July 30, 2013
JSTOR is a not-for-profit digital library that provides access to scholarly journals, books, and primary sources to people around the world. Established in 1995, JSTOR was conceived originally with three primary goals: to help libraries save space (and therefore lower costs) by digitizing what were then little used older print journals; to help scholarly societies and publishers make the transition to digital forms of communication; and to expand access for scholars and students. At the core of the JSTOR library is an archive of more than 2,000 journals—upwards of 50 million pages of content that JSTOR has digitized, actively preserves, and makes accessible. The archive contains the entire run for each journal, from its earliest issue through the most recent 3 to 5 years. Most of the content in the archive is under copyright. This content is made available with the permission and cooperation of more than 1,000 publishers who trust us to act as responsible stewards of their content.

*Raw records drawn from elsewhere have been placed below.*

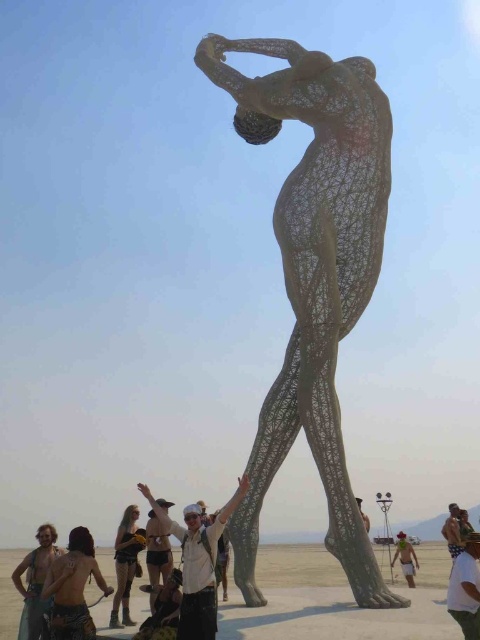 You are a photographer trying to capture the matte gray sculpture at center without any people in the frame. The white cotton shirt at lower center is blocking your view. Can you move around to the left side of the sculpture to get a clear shot?

The white cotton shirt at lower center is in front of the matte gray sculpture at center, so moving to the left side of the sculpture may allow you to avoid the obstruction caused by the shirt and capture the sculpture without any people in the frame.

You are a photographer at the sculpture. You want to take a photo of the white cotton shirt at lower center and the matte black shorts at lower left. Can you see both in the same photo without moving the camera?

The white cotton shirt at lower center is in front of the matte black shorts at lower left, so both can be seen in the same photo as long as the camera captures the area where they are positioned, with the white cotton shirt at lower center overlapping but still visible alongside the matte black shorts at lower left.

You are a photographer standing at the edge of the scene. You want to take a photo that includes both the white cotton shirt at lower center and the matte gray sculpture at center. Based on their positions, which object is closer to the left edge of your camera frame?

The white cotton shirt at lower center is positioned on the left side of matte gray sculpture at center, so it is closer to the left edge of the camera frame. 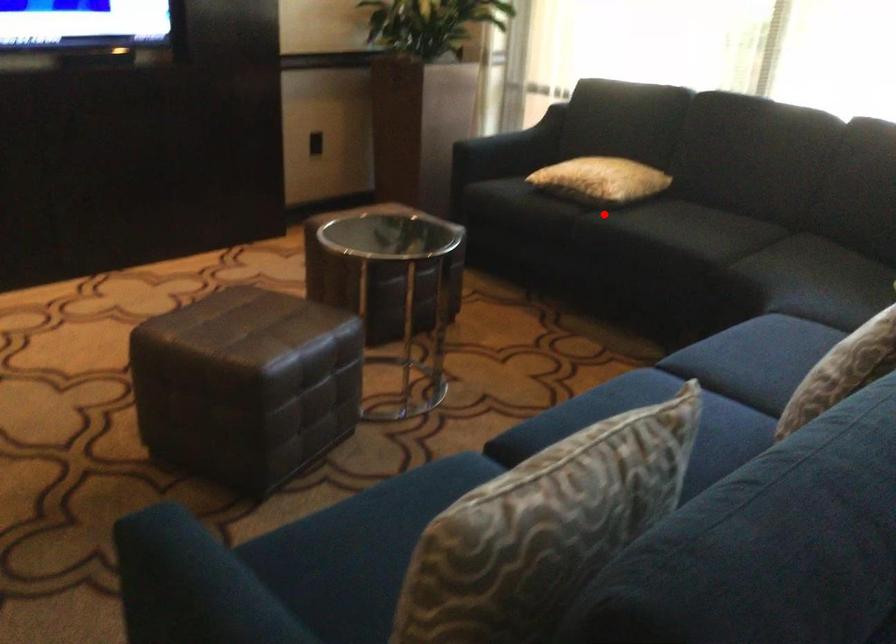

Today, the JSTOR archive is available primarily through institutions. Currently 8,400 educational, cultural, and other institutions in 168 countries around the world participate in supporting and sustaining the archive. Most institutions pay fees to cover the costs of JSTOR’s work. These fees are scaled to enable access for as many institutions as possible. Institutions in Africa and other developing nations have had free access to JSTOR since 2006; today, nearly 900 institutions from 44 countries have JSTOR access for free. In addition, for the general public, JSTOR provides free access to nearly 500,000 articles no longer under copyright and offers free reading access to more than 1,300 journal titles. In 2012, JSTOR was accessed approximately 540 million times around the world. To learn more, please see 10 Things about JSTOR.
Chronology of Events
On Saturday, September 25, 2010 we noted a tremendous increase in the number of articles downloaded from JSTOR, many of which appeared to be generated by a robot using the MIT network. The volume of activity, hundreds of downloads per minute, was having a negative impact on our servers and therefore was prohibited by JSTOR’s terms of service. We took the preventative measure of blocking the single IP address from which the requests were originating to stop it from continuing to access content on the JSTOR site1. We posted a message to this IP address on September 25 that access from the address was suspended, and asking the user(s) to review our Terms & Conditions of Use and to contact us with any questions. We did not hear back. Instead, the downloading continued the following morning, September 26, from a different IP address associated with MIT.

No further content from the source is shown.